DOMINO: A Dual-System for Multi-step Visual Language Reasoning

Peifang Wang,Olga Golovneva,Armen Aghajanyan,Xiang Ren,Muhao Chen,Asli Celikyilmaz,Maryam Fazel-Zarandi
2023-10-04
Abstract:Visual language reasoning requires a system to extract text or numbers from information-dense images like charts or plots and perform logical or arithmetic reasoning to arrive at an answer. To tackle this task, existing work relies on either (1) an end-to-end vision-language model trained on a large amount of data, or (2) a two-stage pipeline where a captioning model converts the image into text that is further read by another large language model to deduce the answer.
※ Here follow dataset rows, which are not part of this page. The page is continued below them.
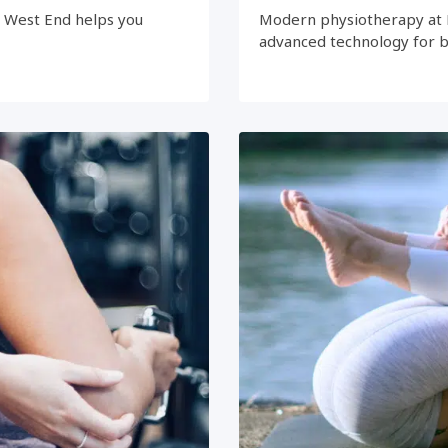
e West End helps you
Modern physiotherapy at 
advanced technology for 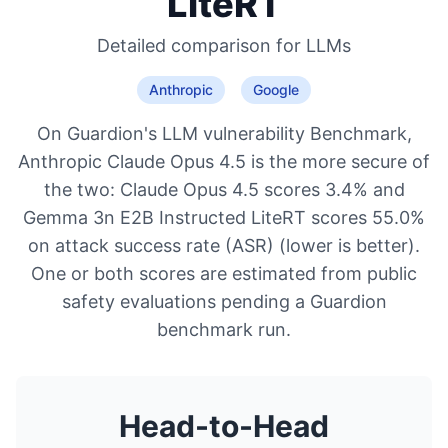
LiteRT
Detailed comparison for
LLMs
Anthropic
Google
On Guardion's LLM vulnerability Benchmark,
Anthropic Claude Opus 4.5 is the more secure of
the two: Claude Opus 4.5 scores 3.4% and
Gemma 3n E2B Instructed LiteRT scores 55.0%
on attack success rate (ASR) (lower is better).
One or both scores are estimated from public
safety evaluations pending a Guardion
benchmark run.
Head-to-Head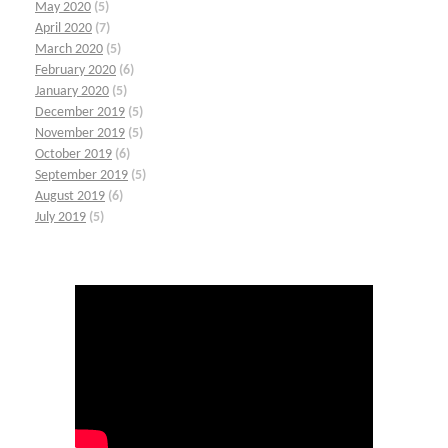
May 2020
(5)
April 2020
(7)
March 2020
(5)
February 2020
(6)
January 2020
(5)
December 2019
(5)
November 2019
(5)
October 2019
(6)
September 2019
(5)
August 2019
(6)
July 2019
(5)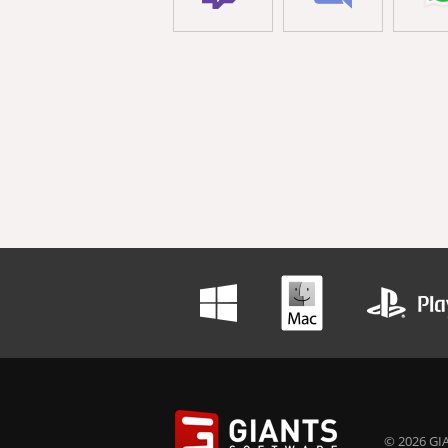
© 2026 GIA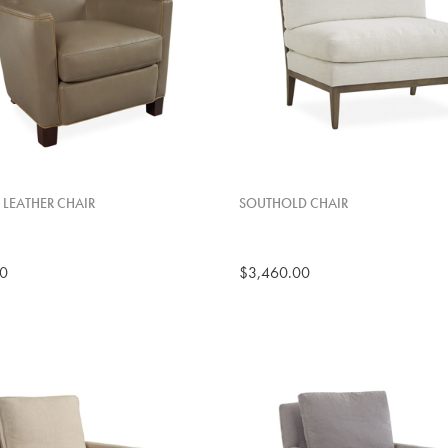
LEATHER CHAIR
SOUTHOLD CHAIR
00
$3,460.00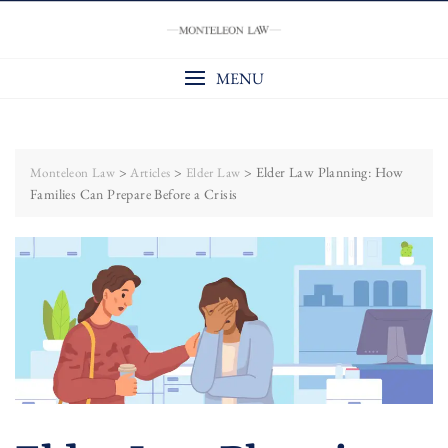
Skip
to
content
MENU
>
>
>
Elder Law Planning: How
Monteleon Law
Articles
Elder Law
Families Can Prepare Before a Crisis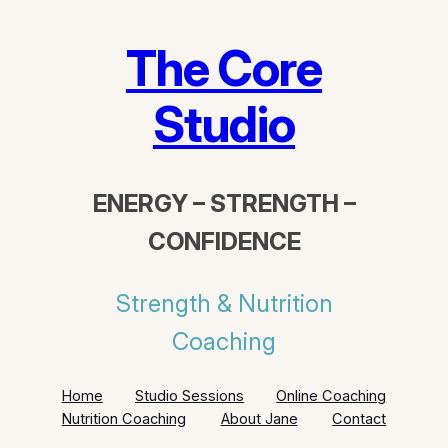
Skip
to
The Core
content
Studio
ENERGY – STRENGTH –
CONFIDENCE
Strength & Nutrition
Coaching
Home
Studio Sessions
Online Coaching
Nutrition Coaching
About Jane
Contact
However, the former approach forces the model to answer a complex question with one single step, and the latter approach is prone to inaccurate or distracting information in the converted text that can confuse the language model. In this work, we propose a dual-system for multi-step multimodal reasoning, which consists of a "System-1" step for visual information extraction and a "System-2" step for deliberate reasoning. Given an input, System-2 breaks down the question into atomic sub-steps, each guiding System-1 to extract the information required for reasoning from the image. Experiments on chart and plot datasets show that our method with a pre-trained System-2 module performs competitively compared to prior work on in- and out-of-distribution data. By fine-tuning the System-2 module (LLaMA-2 70B) on only a small amount of data on multi-step reasoning, the accuracy of our method is further improved and surpasses the best fully-supervised end-to-end approach by 5.7% and a pipeline approach with FlanPaLM (540B) by 7.5% on a challenging dataset with human-authored questions.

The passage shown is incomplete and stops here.